Supplied records START
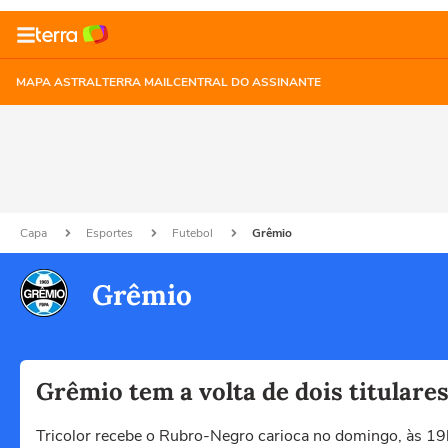
MAPA ASTRAL
TERRA MAIL
CENTRAL DO ASSINANTE
Capa
Esportes
Futebol
Grêmio
Grêmio
Grêmio tem a volta de dois titulare
Tricolor recebe o Rubro-Negro carioca no domingo, às 19h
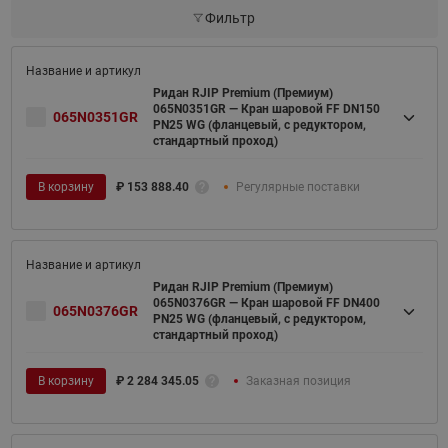
Фильтр
Ридан RJIP Premium (Премиум)
065N0351GR — Кран шаровой FF DN150
065N0351GR
PN25 WG (фланцевый, с редуктором,
стандартный проход)
В корзину
₽
153 888.40
Регулярные поставки
Ридан RJIP Premium (Премиум)
065N0376GR — Кран шаровой FF DN400
065N0376GR
PN25 WG (фланцевый, с редуктором,
стандартный проход)
В корзину
₽
2 284 345.05
Заказная позиция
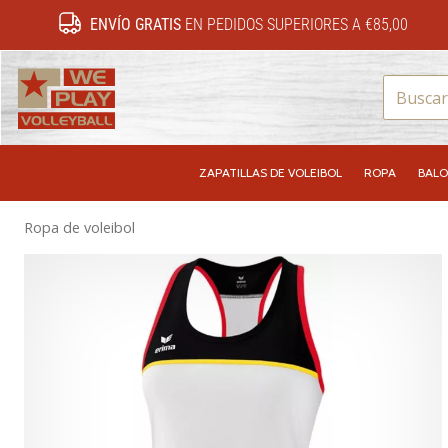
ENVÍO GRATIS
EN PEDIDOS SUPERIORES A €85,00
WePlayVolleyball.es
ZAPATILLAS DE VOLEIBOL
ROPA
BALO
Ropa de voleibol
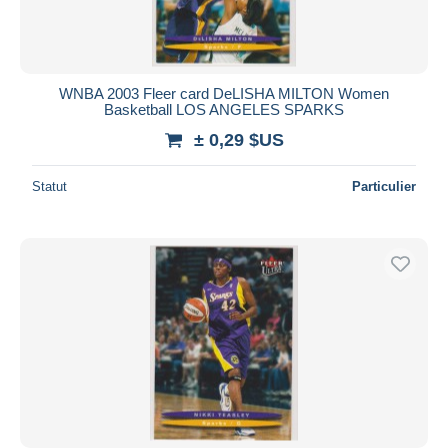
WNBA 2003 Fleer card DeLISHA MILTON Women
Basketball LOS ANGELES SPARKS
± 0,29 $US
Statut
Particulier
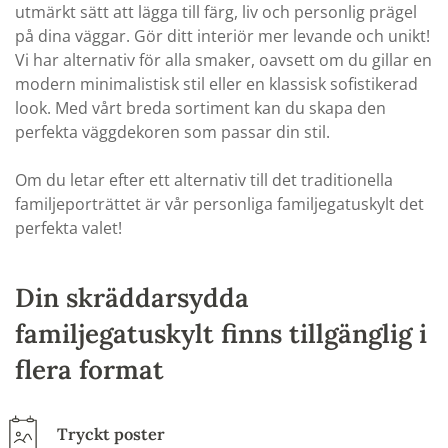
utmärkt sätt att lägga till färg, liv och personlig prägel
på dina väggar. Gör ditt interiör mer levande och unikt!
Vi har alternativ för alla smaker, oavsett om du gillar en
modern minimalistisk stil eller en klassisk sofistikerad
look. Med vårt breda sortiment kan du skapa den
perfekta väggdekoren som passar din stil.
Om du letar efter ett alternativ till det traditionella
familjeporträttet är vår personliga familjegatuskylt det
perfekta valet!
Din skräddarsydda
familjegatuskylt finns tillgänglig i
flera format
Tryckt poster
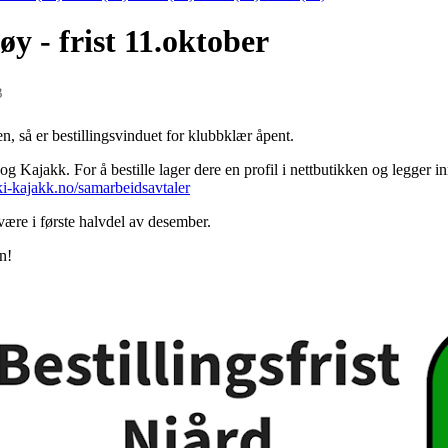
øy - frist 11.oktober
3
en, så er bestillingsvinduet for klubbklær åpent.
ki og Kajakk. For å bestille lager dere en profil i nettbutikken og legge
ski-kajakk.no/samarbeidsavtaler
 være i første halvdel av desember.
n!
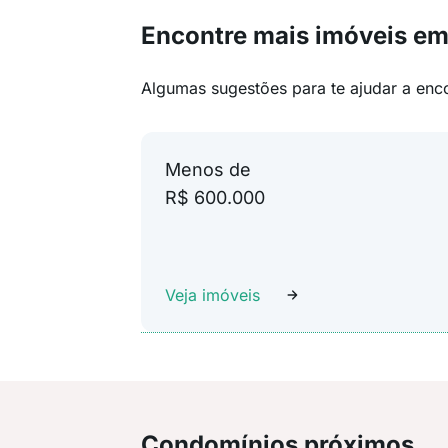
Encontre mais imóveis em 
Algumas sugestões para te ajudar a enc
Menos de
R$ 600.000
Veja imóveis
Condomínios próximos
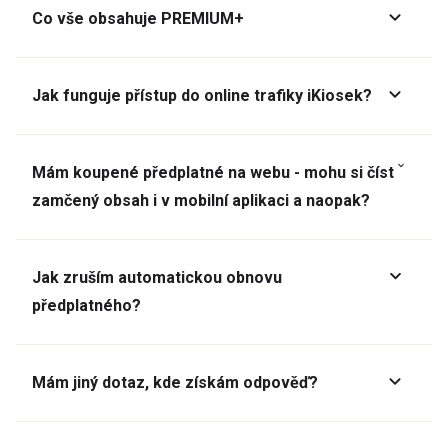
Co vše obsahuje PREMIUM+
Jak funguje přístup do online trafiky iKiosek?
Mám koupené předplatné na webu - mohu si číst
zamčený obsah i v mobilní aplikaci a naopak?
Jak zruším automatickou obnovu
předplatného?
Mám jiný dotaz, kde získám odpověď?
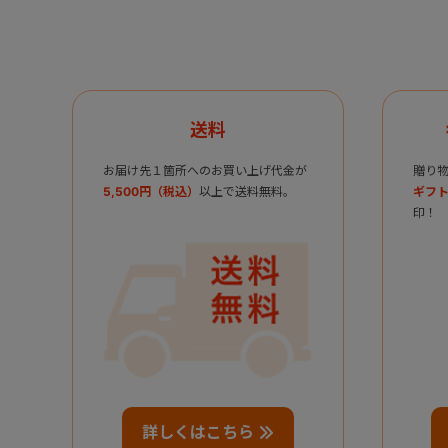
送料
お届け先１箇所へのお買い上げ代金が
贈り
5,500円（税込）
以上で送料無料。
ギフト
印！
詳しくはこちら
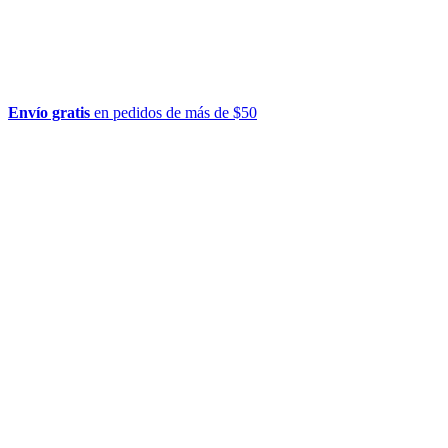
Envío gratis
en pedidos de más de $50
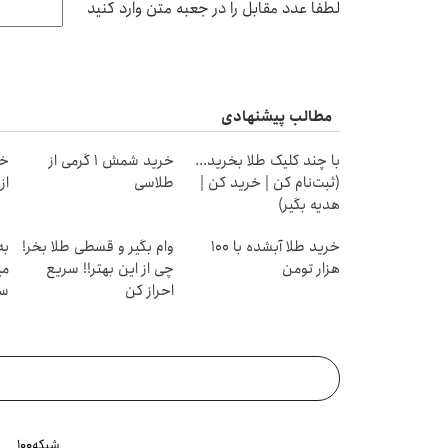
لطفا عدد مقابل را در جعبه متن وارد کنید
مطالب پیشنهادی
با چند کلیک طلا بخرید...
خرید شمش 1 گرمی از
خر
(ثبت‌نام کن | خرید کن |
طلاسی
از ۰.۵ گرم تا ۰
هدیه بگیر)
خرید طلا آبشده با 100
وام بگیر و قسطی طلا بخر!
به
هزار تومن
چی از این بهتر!! سریع
می
احراز کن
سر
شبکه۱۰۰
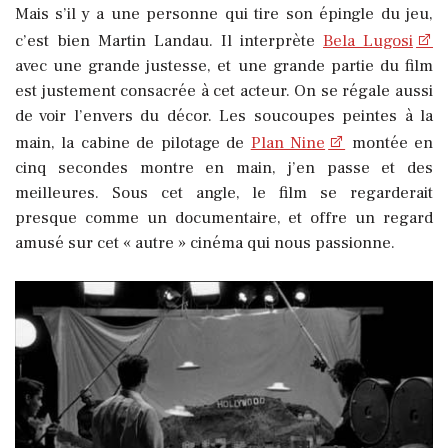
Mais s’il y a une personne qui tire son épingle du jeu,
c’est bien Martin Landau. Il interprète
Bela Lugosi
avec une grande justesse, et une grande partie du film
est justement consacrée à cet acteur.
On se régale aussi
de voir l’envers du décor. Les soucoupes peintes à la
main, la cabine de pilotage de
Plan Nine
montée en
cinq secondes montre en main, j’en passe et des
meilleures. Sous cet angle, le film se regarderait
presque comme un documentaire, et offre un regard
amusé sur cet « autre » cinéma qui nous passionne.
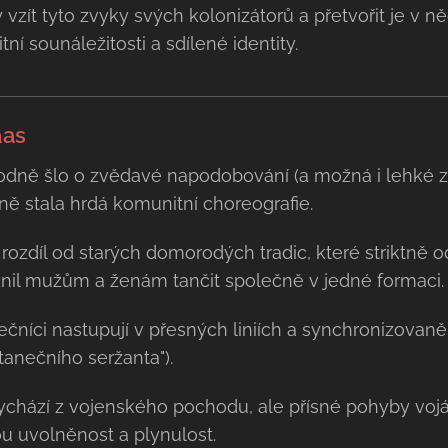
vzít tyto zvyky svých kolonizátorů a přetvořit je v n
ní sounáležitosti a sdílené identity.
aas
dně šlo o zvědavé napodobování (a možná i lehké z
ě stala hrdá komunitní choreografie.
rozdíl od starých domorodých tradic, které striktně 
nil mužům a ženám tančit společně v jedné formaci.
čníci nastupují v přesných liniích a synchronizovaně
tanečního seržanta").
chází z vojenského pochodu, ale přísné pohyby voj
u uvolněnost a plynulost.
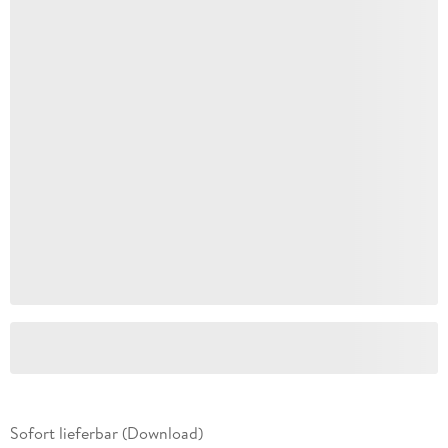
Sofort lieferbar (Download)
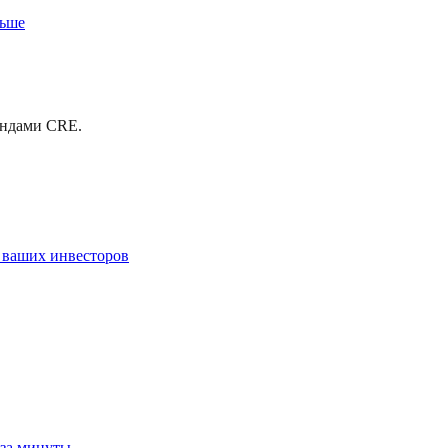
льше
ондами CRE.
 ваших инвесторов
 за минуты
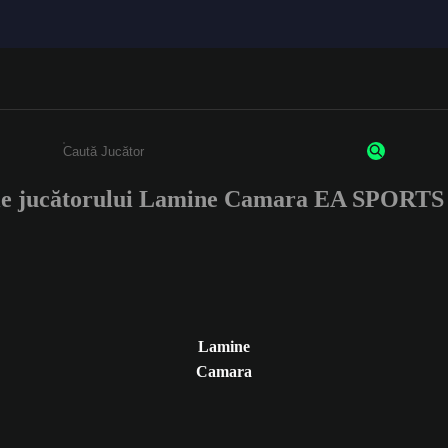
ile jucătorului Lamine Camara EA SPORTS
Enter a minimum of 3 characters or numbers
Lamine
Camara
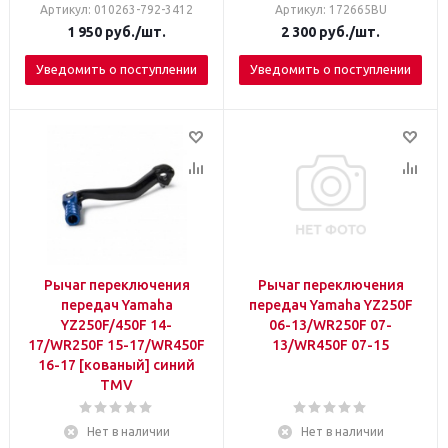
Артикул: 010263-792-3412
Артикул: 172665BU
1 950
руб.
/шт.
2 300
руб.
/шт.
Уведомить о поступлении
Уведомить о поступлении
Рычаг переключения
Рычаг переключения
передач Yamaha
передач Yamaha YZ250F
YZ250F/450F 14-
06-13/WR250F 07-
17/WR250F 15-17/WR450F
13/WR450F 07-15
16-17 [кованый] синий
TMV
Нет в наличии
Нет в наличии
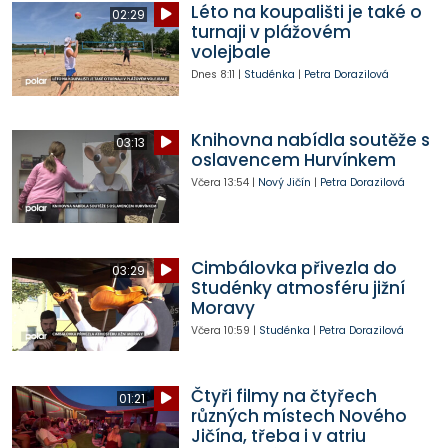
Léto na koupališti je také o
02:29
turnaji v plážovém
volejbale
Dnes
8:11
|
Studénka
|
Petra Dorazilová
Knihovna nabídla soutěže s
03:13
oslavencem Hurvínkem
Včera
13:54
|
Nový Jičín
|
Petra Dorazilová
Cimbálovka přivezla do
03:29
Studénky atmosféru jižní
Moravy
Včera
10:59
|
Studénka
|
Petra Dorazilová
Čtyři filmy na čtyřech
01:21
různých místech Nového
Jičína, třeba i v atriu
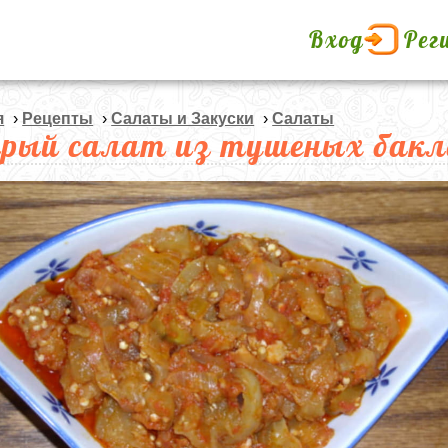
Вход
Рег
я
›
Рецепты
›
Салаты и Закуски
›
Салаты
рый салат из тушеных бак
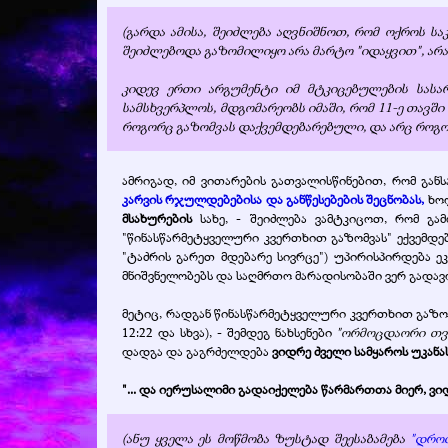
(გარდა ამისა, შეიძლება აღვნიშნოთ, რომ ოქროს ს
შეიძლებოდა გაზომილიყო არა მარტო "იდაყვით", არამედ
კიდევ ერთი არგუმენტი იმ მტკიცებულების სას
სამსხვერპლოს, მდგომარეობს იმაში, რომ 11-ე თავშ
როგორც გაზომვას დაქვემდებარებული, და არც როგო
ამრიგად, იმ ვითარების გათვალისწინებით, რომ გა
კარვის რჯულდებებისა და განწესებების შეცნობას,
ხო
მსახურების
სახე, - შეიძლება ვამტკიცოთ, რომ გა
"წინასწარმეტყველური კვერთხით გაზომვას" ექვემდე
"ტაძრის გარეთ მდებარე სივრცე") უპირისპირდება 
მნიშვნელობებს და საღმრთო მარადისობაში ვერ გადავ
მეტიც, რადგან წინასწარმეტყველური კვერთხით გაზომვ
12:22 და სხვა), - შემდეგ ნახსენები
"ორმოცდაორი თ
დადგა და გაგრძელდება
ვიდრე ძველი სამყაროს უკან
"... და იერუსალიმი გადაიქელება წარმართთა მიერ, ვი
(ანუ ყველა ეს მოწმობა ზუსტად შეესაბამება
"დრო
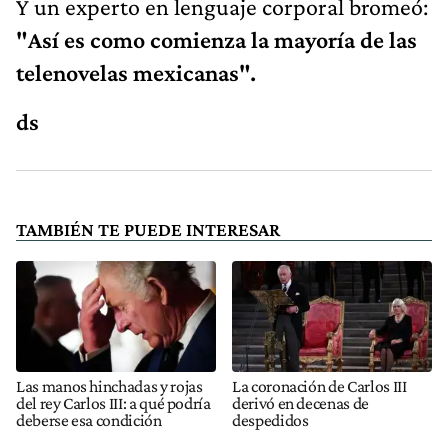
Y un experto en lenguaje corporal bromeó:
"Así es como comienza la mayoría de las
telenovelas mexicanas".
ds
TAMBIÉN TE PUEDE INTERESAR
Las manos hinchadas y rojas
La coronación de Carlos III
del rey Carlos III: a qué podría
derivó en decenas de
deberse esa condición
despedidos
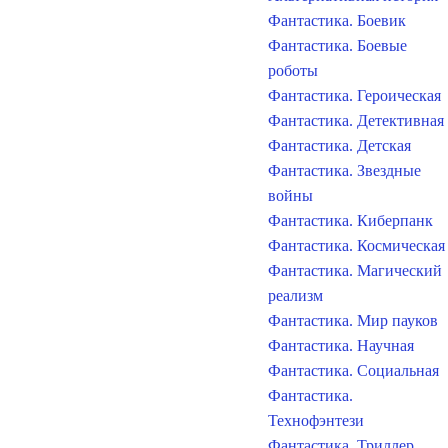
Фантастика. Боевик
Фантастика. Боевые
роботы
Фантастика. Героическая
Фантастика. Детективная
Фантастика. Детская
Фантастика. Звездные
войны
Фантастика. Киберпанк
Фантастика. Космическая
Фантастика. Магический
реализм
Фантастика. Мир пауков
Фантастика. Научная
Фантастика. Социальная
Фантастика.
Технофэнтези
Фантастика. Триллер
Supplied records END
#### What this task involves
Leaving out the pictures, output each line above exactly as it is.

#### Written response
MAPA ASTRAL
TERRA MAIL
CENTRAL DO ASSINANTE
Capa
Esportes
Futebol
Grêmio
Grêmio
Grêmio tem a volta de dois titulare
Tricolor recebe o Rubro-Negro carioca no domingo, às 19h
Фильтр
Ридан RJIP Premium (Премиум)
065N0351GR — Кран шаровой FF DN150
065N0351GR
PN25 WG (фланцевый, с редуктором,
стандартный проход)
В корзину
₽
153 888.40
Регулярные поставки
Ридан RJIP Premium (Премиум)
065N0376GR — Кран шаровой FF DN400
065N0376GR
PN25 WG (фланцевый, с редуктором,
стандартный проход)
В корзину
₽
2 284 345.05
Заказная позиция
ENVÍO GRATIS
EN PEDIDOS SUPERIORES A €85,00
WePlayVolleyball.es
ZAPATILLAS DE VOLEIBOL
ROPA
BALO
Ropa de voleibol
WNBA 2003 Fleer card DeLISHA MILTON Women
Basketball LOS ANGELES SPARKS
± 0,29 $US
Statut
Particulier
utmärkt sätt att lägga till färg, liv och personlig prägel
på dina väggar. Gör ditt interiör mer levande och unikt!
Vi har alternativ för alla smaker, oavsett om du gillar en
modern minimalistisk stil eller en klassisk sofistikerad
look. Med vårt breda sortiment kan du skapa den
perfekta väggdekoren som passar din stil.
Om du letar efter ett alternativ till det traditionella
familjeporträttet är vår personliga familjegatuskylt det
perfekta valet!
Din skräddarsydda
familjegatuskylt finns tillgänglig i
flera format
Tryckt poster
øy - frist 11.oktober
3
en, så er bestillingsvinduet for klubbklær åpent.
ki og Kajakk. For å bestille lager dere en profil i nettbutikken og legge
ski-kajakk.no/samarbeidsavtaler
 være i første halvdel av desember.
n!
Encontre mais imóveis em 
Algumas sugestões para te ajudar a enc
Menos de
R$ 600.000
Veja imóveis
Condomínios próximos
Co vše obsahuje PREMIUM+
Jak funguje přístup do online trafiky iKiosek?
Mám koupené předplatné na webu - mohu si číst
zamčený obsah i v mobilní aplikaci a naopak?
Jak zruším automatickou obnovu
předplatného?
Mám jiný dotaz, kde získám odpověď?
送料
お届け先１箇所へのお買い上げ代金が
贈り
5,500円（税込）
以上で送料無料。
ギフト
印！
詳しくはこちら
Envío gratis
en pedidos de más de $50
لطفا عدد مقابل را در جعبه متن وارد کنید
مطالب پیشنهادی
با چند کلیک طلا بخرید...
خرید شمش 1 گرمی از
خر
(ثبت‌نام کن | خرید کن |
طلاسی
از ۰.۵ گرم تا ۰
هدیه بگیر)
خرید طلا آبشده با 100
وام بگیر و قسطی طلا بخر!
به
هزار تومن
چی از این بهتر!! سریع
می
احراز کن
سر
شبکه۱۰۰
Mais s’il y a une personne qui tire son épingle du jeu,
c’est bien Martin Landau. Il interprète
Bela Lugosi
avec une grande justesse, et une grande partie du film
est justement consacrée à cet acteur.
On se régale aussi
de voir l’envers du décor. Les soucoupes peintes à la
main, la cabine de pilotage de
Plan Nine
montée en
cinq secondes montre en main, j’en passe et des
meilleures. Sous cet angle, le film se regarderait
presque comme un documentaire, et offre un regard
amusé sur cet « autre » cinéma qui nous passionne.
vzít tyto zvyky svých kolonizátorů a přetvořit je v n
ní sounáležitosti a sdílené identity.
aas
dně šlo o zvědavé napodobování (a možná i lehké z
ě stala hrdá komunitní choreografie.
rozdíl od starých domorodých tradic, které striktně 
nil mužům a ženám tančit společně v jedné formaci.
čníci nastupují v přesných liniích a synchronizovaně
tanečního seržanta").
chází z vojenského pochodu, ale přísné pohyby voj
u uvolněnost a plynulost.
Sofort lieferbar (Download)
льше
ондами CRE.
 ваших инвесторов
 за минуты
ile jucătorului Lamine Camara EA SPORTS
Enter a minimum of 3 characters or numbers
Lamine
Camara
Артикул: 010263-792-3412
Артикул: 172665BU
1 950
руб.
/шт.
2 300
руб.
/шт.
Уведомить о поступлении
Уведомить о поступлении
Рычаг переключения
Рычаг переключения
передач Yamaha
передач Yamaha YZ250F
YZ250F/450F 14-
06-13/WR250F 07-
17/WR250F 15-17/WR450F
13/WR450F 07-15
16-17 [кованый] синий
TMV
Нет в наличии
Нет в наличии
Léto na koupališti je také o
02:29
turnaji v plážovém
volejbale
Dnes
8:11
|
Studénka
|
Petra Dorazilová
Knihovna nabídla soutěže s
03:13
oslavencem Hurvínkem
Včera
13:54
|
Nový Jičín
|
Petra Dorazilová
Cimbálovka přivezla do
03:29
Studénky atmosféru jižní
Moravy
Včera
10:59
|
Studénka
|
Petra Dorazilová
Čtyři filmy na čtyřech
01:21
různých místech Nového
Jičína, třeba i v atriu
Вход
Рег
я
›
Рецепты
›
Салаты и Закуски
›
Салаты
рый салат из тушеных бак
(გარდა ამისა, შეიძლება აღვნიშნოთ, რომ ოქროს ს
შეიძლებოდა გაზომილიყო არა მარტო "იდაყვით", არამედ
კიდევ ერთი არგუმენტი იმ მტკიცებულების სას
სამსხვერპლოს, მდგომარეობს იმაში, რომ 11-ე თავშ
როგორც გაზომვას დაქვემდებარებული, და არც როგო
ამრიგად, იმ ვითარების გათვალისწინებით, რომ გა
კარვის რჯულდებებისა და განწესებების შეცნობას,
ხო
მსახურების
სახე, - შეიძლება ვამტკიცოთ, რომ გა
"წინასწარმეტყველური კვერთხით გაზომვას" ექვემდე
"ტაძრის გარეთ მდებარე სივრცე") უპირისპირდება 
მნიშვნელობებს და საღმრთო მარადისობაში ვერ გადავ
მეტიც, რადგან წინასწარმეტყველური კვერთხით გაზომვ
12:22 და სხვა), - შემდეგ ნახსენები
"ორმოცდაორი თ
დადგა და გაგრძელდება
ვიდრე ძველი სამყაროს უკან
"... და იერუსალიმი გადაიქელება წარმართთა მიერ, ვი
(ანუ ყველა ეს მოწმობა ზუსტად შეესაბამება
"დრო
Y un experto en lenguaje corporal bromeó:
"Así es como comienza la mayoría de las
telenovelas mexicanas".
ds
TAMBIÉN TE PUEDE INTERESAR
Las manos hinchadas y rojas
La coronación de Carlos III
del rey Carlos III: a qué podría
derivó en decenas de
deberse esa condición
despedidos
Фантастика. Боевик
Фантастика. Боевые
роботы
Фантастика. Героическая
Фантастика. Детективная
Фантастика. Детская
Фантастика. Звездные
войны
Фантастика. Киберпанк
Фантастика. Космическая
Фантастика. Магический
реализм
Фантастика. Мир пауков
Фантастика. Научная
Фантастика. Социальная
Фантастика.
Технофэнтези
Фантастика. Триллер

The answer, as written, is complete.